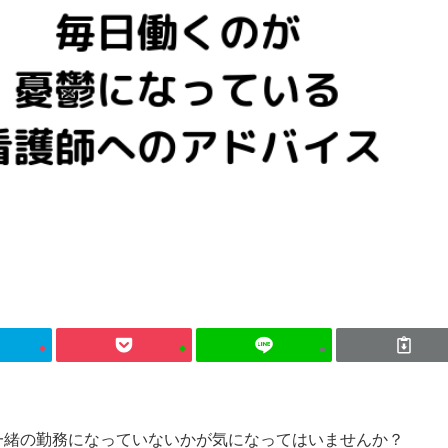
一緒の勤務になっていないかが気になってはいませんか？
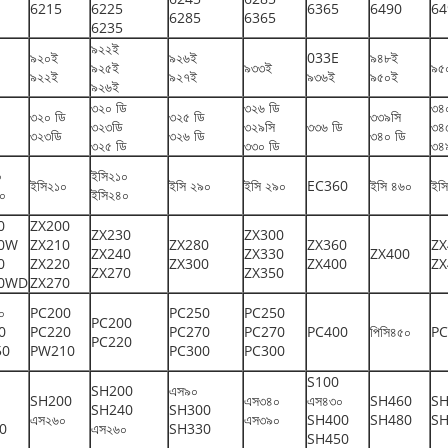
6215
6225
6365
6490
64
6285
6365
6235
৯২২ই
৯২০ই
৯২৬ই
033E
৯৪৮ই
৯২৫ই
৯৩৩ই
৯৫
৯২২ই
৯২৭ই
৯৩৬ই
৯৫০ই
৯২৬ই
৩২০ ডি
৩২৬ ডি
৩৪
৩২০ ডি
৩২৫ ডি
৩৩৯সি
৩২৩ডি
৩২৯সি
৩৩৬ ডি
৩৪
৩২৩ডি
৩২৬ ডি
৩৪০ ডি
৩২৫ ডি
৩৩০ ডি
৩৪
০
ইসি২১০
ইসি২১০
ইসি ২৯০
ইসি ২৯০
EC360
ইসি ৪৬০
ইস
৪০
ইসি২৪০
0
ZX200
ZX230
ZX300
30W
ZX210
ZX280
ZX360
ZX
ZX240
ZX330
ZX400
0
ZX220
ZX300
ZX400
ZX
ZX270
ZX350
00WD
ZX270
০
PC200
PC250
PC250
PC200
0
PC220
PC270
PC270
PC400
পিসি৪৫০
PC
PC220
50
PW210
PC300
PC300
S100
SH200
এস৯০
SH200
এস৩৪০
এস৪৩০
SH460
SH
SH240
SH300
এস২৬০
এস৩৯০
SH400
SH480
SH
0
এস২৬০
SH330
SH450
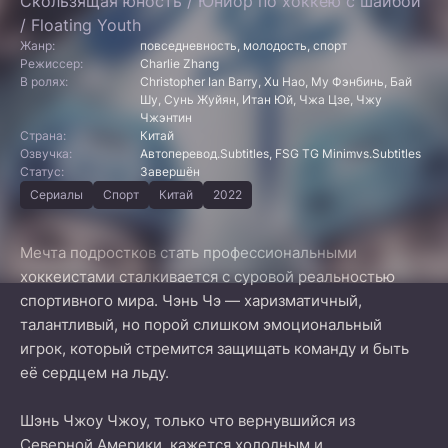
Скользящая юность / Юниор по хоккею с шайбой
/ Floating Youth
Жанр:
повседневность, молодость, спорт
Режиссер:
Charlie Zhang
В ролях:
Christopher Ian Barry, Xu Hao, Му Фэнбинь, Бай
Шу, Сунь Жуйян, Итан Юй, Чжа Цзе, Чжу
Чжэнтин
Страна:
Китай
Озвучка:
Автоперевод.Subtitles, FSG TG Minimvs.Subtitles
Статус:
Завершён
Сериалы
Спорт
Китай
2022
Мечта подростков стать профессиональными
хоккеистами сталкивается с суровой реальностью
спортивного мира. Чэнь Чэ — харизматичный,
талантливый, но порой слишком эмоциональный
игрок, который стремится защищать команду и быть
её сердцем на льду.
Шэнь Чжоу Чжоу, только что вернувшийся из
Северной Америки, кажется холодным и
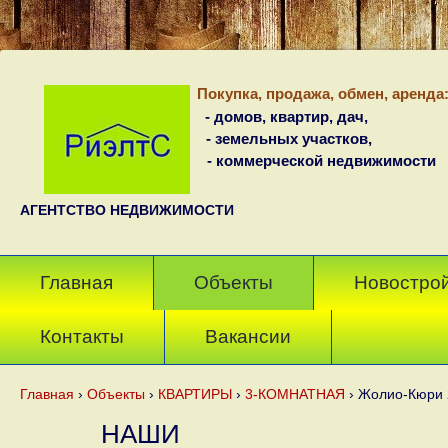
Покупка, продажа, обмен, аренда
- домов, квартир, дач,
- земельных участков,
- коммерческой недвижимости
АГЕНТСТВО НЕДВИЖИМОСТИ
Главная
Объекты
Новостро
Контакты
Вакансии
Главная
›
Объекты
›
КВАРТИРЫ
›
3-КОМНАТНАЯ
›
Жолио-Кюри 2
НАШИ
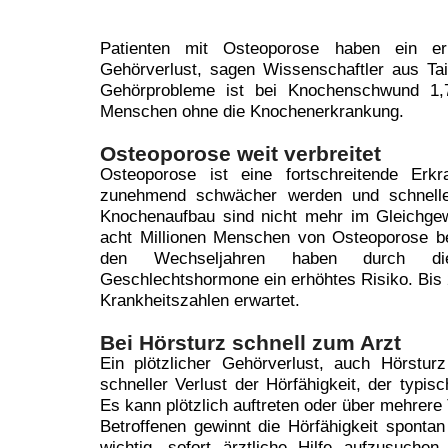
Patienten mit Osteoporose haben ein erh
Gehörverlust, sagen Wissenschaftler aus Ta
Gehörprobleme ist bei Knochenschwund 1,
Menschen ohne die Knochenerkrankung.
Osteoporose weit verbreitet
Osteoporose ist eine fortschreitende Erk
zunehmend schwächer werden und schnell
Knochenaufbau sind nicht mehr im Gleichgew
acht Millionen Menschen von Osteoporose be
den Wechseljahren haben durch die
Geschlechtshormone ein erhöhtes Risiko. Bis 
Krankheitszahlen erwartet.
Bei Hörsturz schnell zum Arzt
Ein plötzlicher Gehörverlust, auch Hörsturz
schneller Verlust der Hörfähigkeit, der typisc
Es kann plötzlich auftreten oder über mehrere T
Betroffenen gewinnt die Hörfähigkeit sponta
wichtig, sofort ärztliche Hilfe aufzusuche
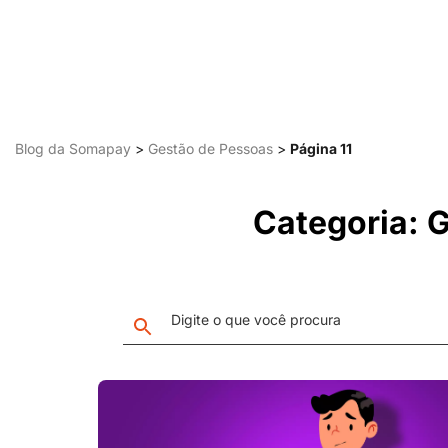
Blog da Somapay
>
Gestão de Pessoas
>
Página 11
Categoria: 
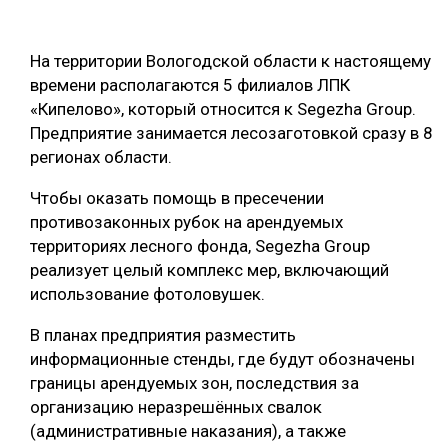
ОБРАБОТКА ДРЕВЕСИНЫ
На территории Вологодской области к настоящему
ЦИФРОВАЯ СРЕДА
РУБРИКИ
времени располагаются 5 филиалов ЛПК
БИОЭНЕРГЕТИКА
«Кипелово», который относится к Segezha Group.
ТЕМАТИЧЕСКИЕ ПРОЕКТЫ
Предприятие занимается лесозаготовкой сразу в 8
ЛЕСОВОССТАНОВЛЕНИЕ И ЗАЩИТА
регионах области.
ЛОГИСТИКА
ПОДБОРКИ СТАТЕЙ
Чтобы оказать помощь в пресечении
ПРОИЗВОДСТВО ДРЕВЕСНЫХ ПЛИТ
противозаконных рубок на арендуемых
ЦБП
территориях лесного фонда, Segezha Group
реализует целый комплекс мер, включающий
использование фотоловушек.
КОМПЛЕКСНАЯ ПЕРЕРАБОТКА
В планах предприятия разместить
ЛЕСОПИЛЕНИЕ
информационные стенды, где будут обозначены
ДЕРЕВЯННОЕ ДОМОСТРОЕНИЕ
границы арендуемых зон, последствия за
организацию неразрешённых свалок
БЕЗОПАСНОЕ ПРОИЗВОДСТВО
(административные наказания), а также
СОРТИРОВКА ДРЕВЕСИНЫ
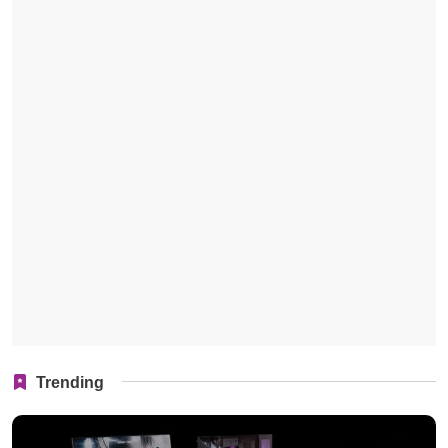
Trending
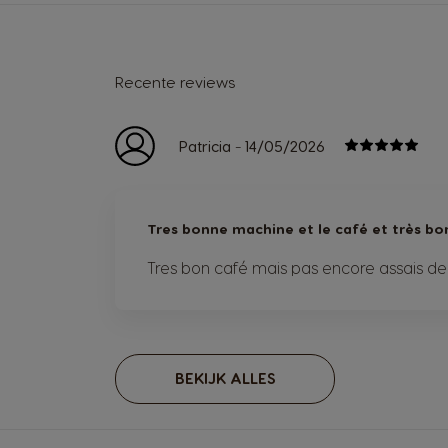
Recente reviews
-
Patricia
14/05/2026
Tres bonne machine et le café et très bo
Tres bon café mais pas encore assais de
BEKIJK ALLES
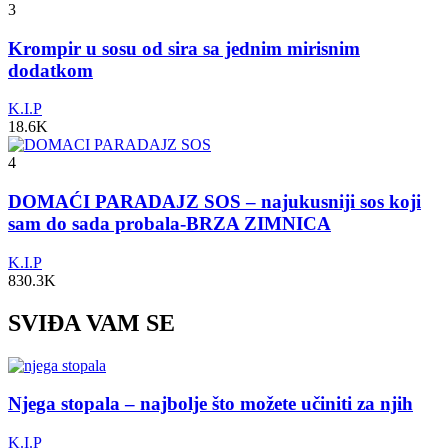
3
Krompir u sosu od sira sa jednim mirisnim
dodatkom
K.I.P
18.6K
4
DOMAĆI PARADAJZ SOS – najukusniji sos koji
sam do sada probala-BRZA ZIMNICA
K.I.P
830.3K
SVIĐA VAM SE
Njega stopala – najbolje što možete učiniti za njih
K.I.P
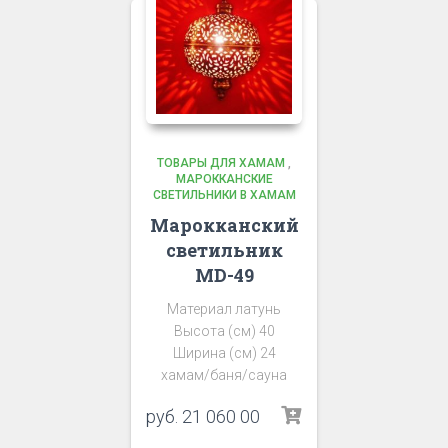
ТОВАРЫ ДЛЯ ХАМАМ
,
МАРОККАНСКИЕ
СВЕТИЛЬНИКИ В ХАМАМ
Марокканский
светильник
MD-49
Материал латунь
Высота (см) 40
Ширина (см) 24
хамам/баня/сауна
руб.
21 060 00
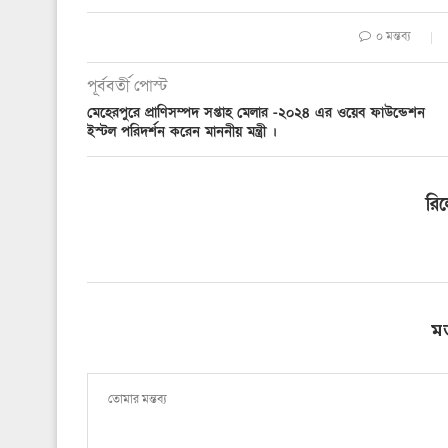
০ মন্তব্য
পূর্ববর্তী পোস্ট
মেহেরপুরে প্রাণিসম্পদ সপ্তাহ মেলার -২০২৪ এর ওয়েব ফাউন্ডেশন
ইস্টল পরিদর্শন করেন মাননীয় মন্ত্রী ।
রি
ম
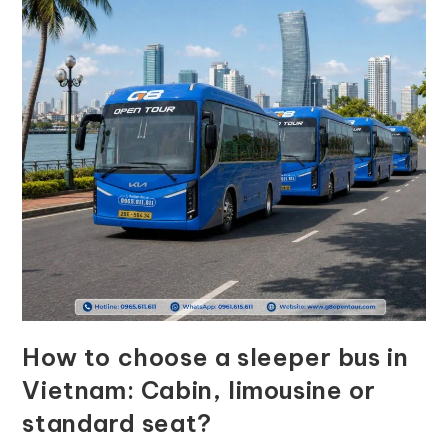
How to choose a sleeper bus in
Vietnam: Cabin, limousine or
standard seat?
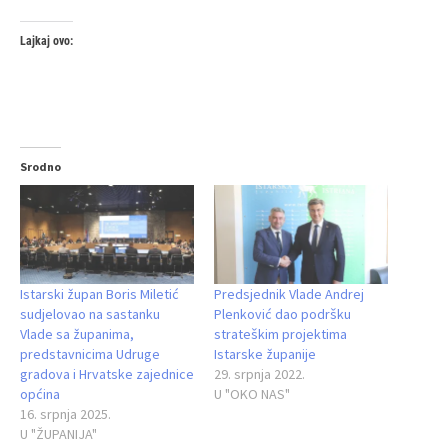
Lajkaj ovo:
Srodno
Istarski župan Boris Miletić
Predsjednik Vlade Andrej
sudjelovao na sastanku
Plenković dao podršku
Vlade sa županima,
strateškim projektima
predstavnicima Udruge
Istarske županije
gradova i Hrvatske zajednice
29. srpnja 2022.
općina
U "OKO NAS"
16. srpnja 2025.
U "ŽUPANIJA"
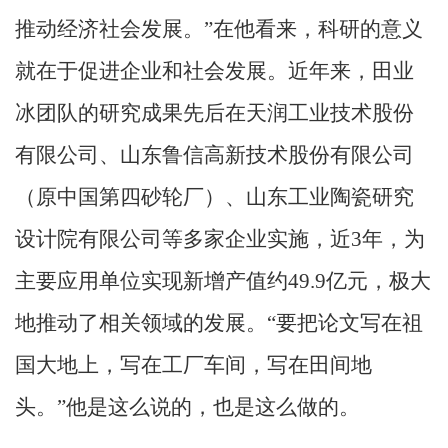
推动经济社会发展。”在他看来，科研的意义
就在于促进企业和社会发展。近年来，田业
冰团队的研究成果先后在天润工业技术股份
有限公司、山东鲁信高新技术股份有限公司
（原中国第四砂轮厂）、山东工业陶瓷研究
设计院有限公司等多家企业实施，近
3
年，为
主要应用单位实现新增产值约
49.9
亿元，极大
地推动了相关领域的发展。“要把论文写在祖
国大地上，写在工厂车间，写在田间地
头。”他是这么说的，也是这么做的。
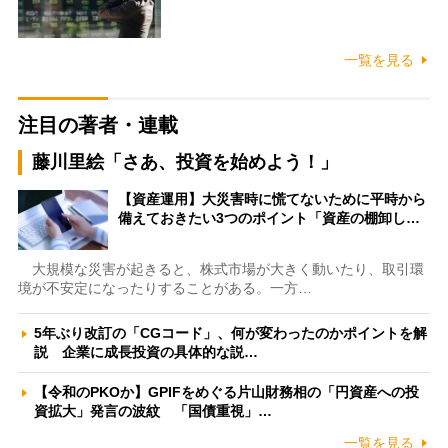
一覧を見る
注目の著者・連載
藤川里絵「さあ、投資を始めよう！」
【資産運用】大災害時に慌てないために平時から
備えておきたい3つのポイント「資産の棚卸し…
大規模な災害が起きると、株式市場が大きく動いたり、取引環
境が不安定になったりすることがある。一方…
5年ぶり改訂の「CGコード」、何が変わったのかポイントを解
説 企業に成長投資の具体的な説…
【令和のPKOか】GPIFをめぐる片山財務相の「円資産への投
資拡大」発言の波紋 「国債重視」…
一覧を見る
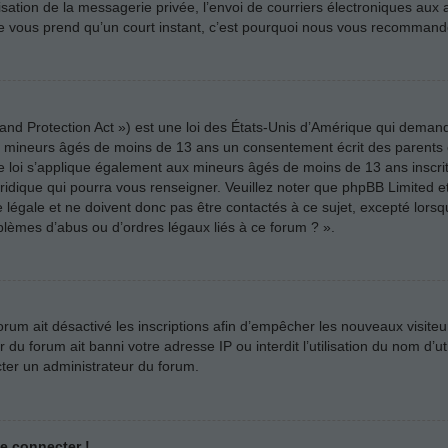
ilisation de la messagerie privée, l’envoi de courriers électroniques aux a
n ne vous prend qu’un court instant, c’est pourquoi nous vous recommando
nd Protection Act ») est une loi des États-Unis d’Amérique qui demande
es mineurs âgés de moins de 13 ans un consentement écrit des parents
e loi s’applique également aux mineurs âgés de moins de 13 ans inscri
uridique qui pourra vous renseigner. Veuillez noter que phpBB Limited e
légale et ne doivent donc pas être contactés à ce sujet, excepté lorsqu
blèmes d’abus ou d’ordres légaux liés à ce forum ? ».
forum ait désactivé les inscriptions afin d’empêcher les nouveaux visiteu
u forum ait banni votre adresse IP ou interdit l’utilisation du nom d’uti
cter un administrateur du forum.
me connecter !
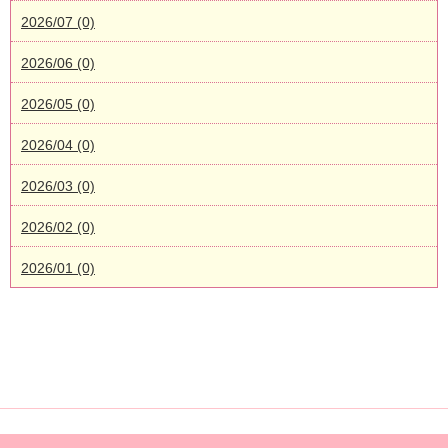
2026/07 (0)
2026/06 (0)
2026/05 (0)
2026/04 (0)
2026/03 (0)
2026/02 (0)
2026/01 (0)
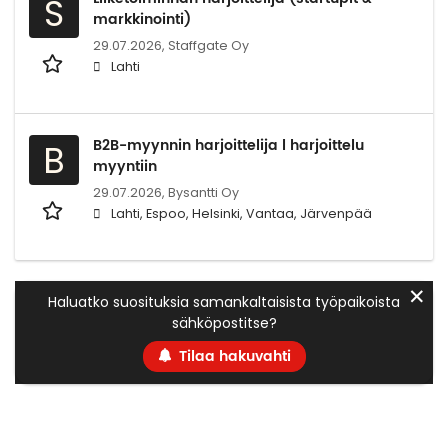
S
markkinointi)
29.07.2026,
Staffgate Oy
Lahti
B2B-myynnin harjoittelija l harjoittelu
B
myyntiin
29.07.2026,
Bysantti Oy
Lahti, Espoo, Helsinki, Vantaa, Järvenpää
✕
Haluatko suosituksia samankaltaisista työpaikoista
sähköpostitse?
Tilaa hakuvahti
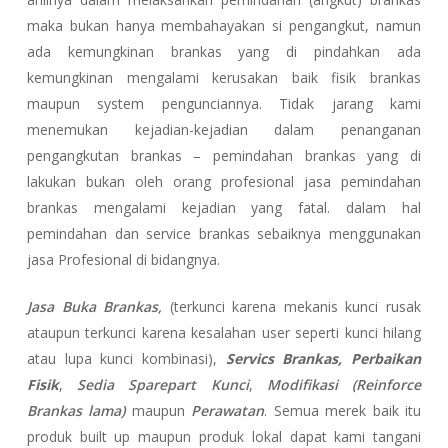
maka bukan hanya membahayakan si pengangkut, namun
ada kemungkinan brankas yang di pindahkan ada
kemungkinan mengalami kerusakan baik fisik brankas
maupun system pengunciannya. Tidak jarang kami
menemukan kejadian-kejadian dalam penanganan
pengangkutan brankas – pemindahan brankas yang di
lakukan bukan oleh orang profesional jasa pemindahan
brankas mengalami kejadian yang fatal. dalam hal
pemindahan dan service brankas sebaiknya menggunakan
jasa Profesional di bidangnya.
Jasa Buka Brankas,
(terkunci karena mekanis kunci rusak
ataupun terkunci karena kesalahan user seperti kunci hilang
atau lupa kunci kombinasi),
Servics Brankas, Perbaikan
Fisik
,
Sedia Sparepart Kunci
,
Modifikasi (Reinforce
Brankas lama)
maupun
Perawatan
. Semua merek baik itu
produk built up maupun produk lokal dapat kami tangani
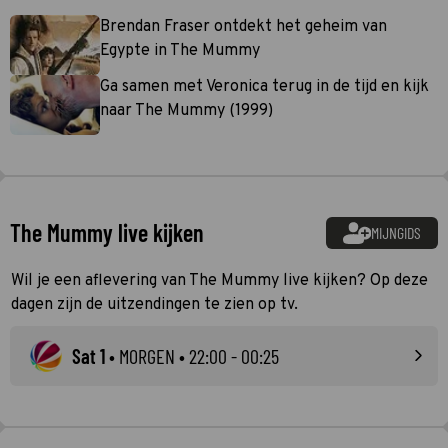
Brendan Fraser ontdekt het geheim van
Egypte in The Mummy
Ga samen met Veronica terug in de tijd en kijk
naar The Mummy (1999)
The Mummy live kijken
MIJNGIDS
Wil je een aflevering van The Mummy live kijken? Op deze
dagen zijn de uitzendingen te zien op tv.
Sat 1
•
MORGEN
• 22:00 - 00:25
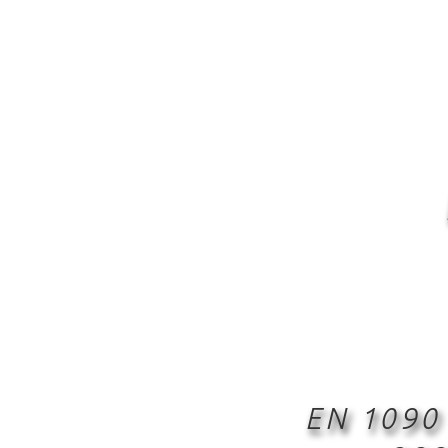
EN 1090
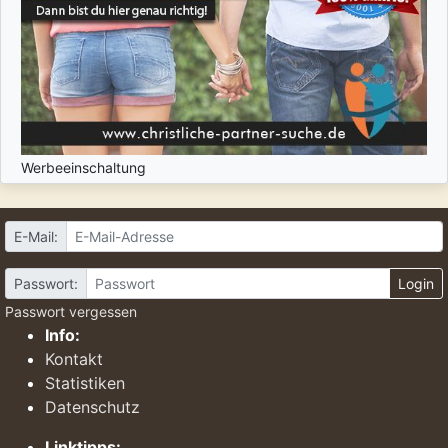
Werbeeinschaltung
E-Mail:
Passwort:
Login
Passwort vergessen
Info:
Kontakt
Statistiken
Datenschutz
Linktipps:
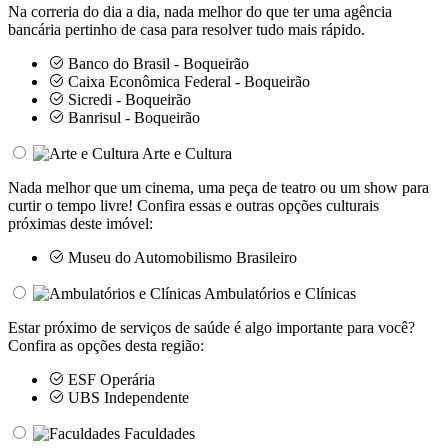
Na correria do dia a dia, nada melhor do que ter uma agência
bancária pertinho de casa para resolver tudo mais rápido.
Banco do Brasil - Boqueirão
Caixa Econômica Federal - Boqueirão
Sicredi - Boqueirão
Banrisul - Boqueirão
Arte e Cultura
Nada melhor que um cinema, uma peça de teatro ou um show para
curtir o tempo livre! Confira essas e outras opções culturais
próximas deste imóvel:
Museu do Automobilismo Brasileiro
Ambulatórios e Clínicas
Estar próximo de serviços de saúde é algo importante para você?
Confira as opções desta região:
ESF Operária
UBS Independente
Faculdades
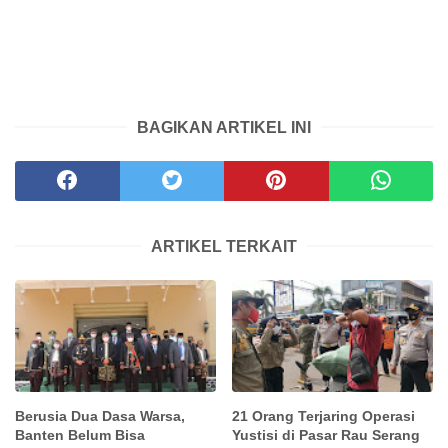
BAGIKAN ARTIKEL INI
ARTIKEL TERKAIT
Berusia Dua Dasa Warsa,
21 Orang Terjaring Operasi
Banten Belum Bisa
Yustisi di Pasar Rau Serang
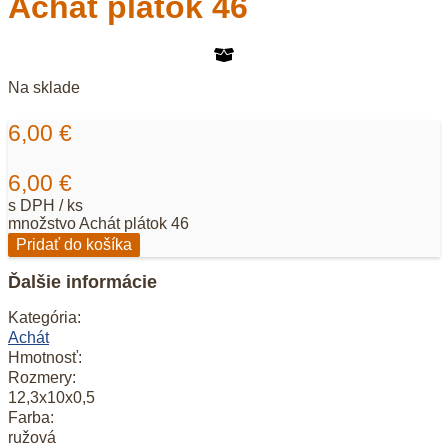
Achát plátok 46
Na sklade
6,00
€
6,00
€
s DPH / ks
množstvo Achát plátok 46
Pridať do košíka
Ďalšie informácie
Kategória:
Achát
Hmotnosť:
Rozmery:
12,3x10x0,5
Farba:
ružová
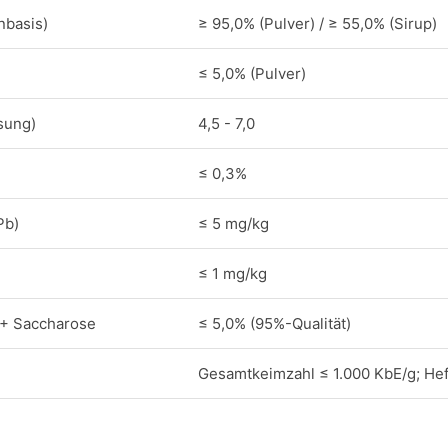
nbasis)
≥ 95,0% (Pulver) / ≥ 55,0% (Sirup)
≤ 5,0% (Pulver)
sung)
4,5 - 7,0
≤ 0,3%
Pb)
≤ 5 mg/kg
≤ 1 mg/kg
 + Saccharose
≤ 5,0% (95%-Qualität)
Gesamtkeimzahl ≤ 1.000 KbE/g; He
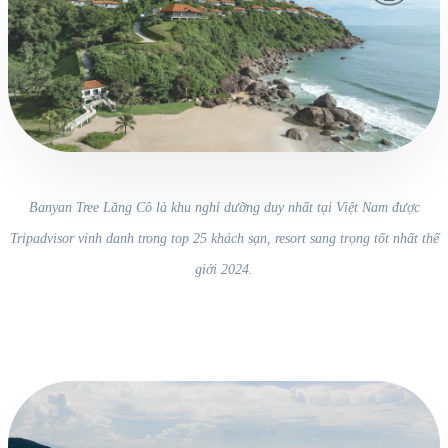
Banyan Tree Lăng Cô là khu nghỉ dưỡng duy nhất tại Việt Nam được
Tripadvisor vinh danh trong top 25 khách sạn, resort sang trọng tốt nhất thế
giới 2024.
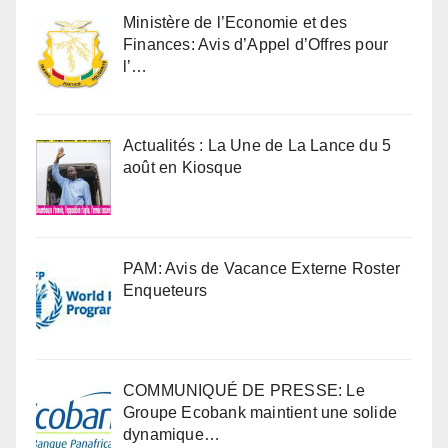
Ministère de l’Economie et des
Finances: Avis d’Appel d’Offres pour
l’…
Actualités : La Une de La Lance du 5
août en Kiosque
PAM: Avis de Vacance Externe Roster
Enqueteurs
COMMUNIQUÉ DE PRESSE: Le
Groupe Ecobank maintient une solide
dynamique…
* * *
→ **Exercise directions**:
All lines above from the one containing "ilisation de la" up to and including the one containing "pengangkutan brankas –" are to be set down exactly, and nothing else. Leave images out.

→ **Response for this exercise**:
ilisation de la messagerie privée, l’envoi de courriers électroniques aux a
n ne vous prend qu’un court instant, c’est pourquoi nous vous recommando
nd Protection Act ») est une loi des États-Unis d’Amérique qui demande
es mineurs âgés de moins de 13 ans un consentement écrit des parents
e loi s’applique également aux mineurs âgés de moins de 13 ans inscri
uridique qui pourra vous renseigner. Veuillez noter que phpBB Limited e
légale et ne doivent donc pas être contactés à ce sujet, excepté lorsqu
blèmes d’abus ou d’ordres légaux liés à ce forum ? ».
forum ait désactivé les inscriptions afin d’empêcher les nouveaux visiteu
u forum ait banni votre adresse IP ou interdit l’utilisation du nom d’uti
cter un administrateur du forum.
me connecter !
2026/07 (0)
2026/06 (0)
2026/05 (0)
2026/04 (0)
2026/03 (0)
2026/02 (0)
2026/01 (0)
S
markkinointi)
29.07.2026,
Staffgate Oy
Lahti
B2B-myynnin harjoittelija l harjoittelu
B
myyntiin
29.07.2026,
Bysantti Oy
Lahti, Espoo, Helsinki, Vantaa, Järvenpää
✕
Haluatko suosituksia samankaltaisista työpaikoista
sähköpostitse?
Tilaa hakuvahti
maka bukan hanya membahayakan si pengangkut, namun
ada kemungkinan brankas yang di pindahkan ada
kemungkinan mengalami kerusakan baik fisik brankas
maupun system pengunciannya. Tidak jarang kami
menemukan kejadian-kejadian dalam penanganan
pengangkutan brankas – pemindahan brankas yang di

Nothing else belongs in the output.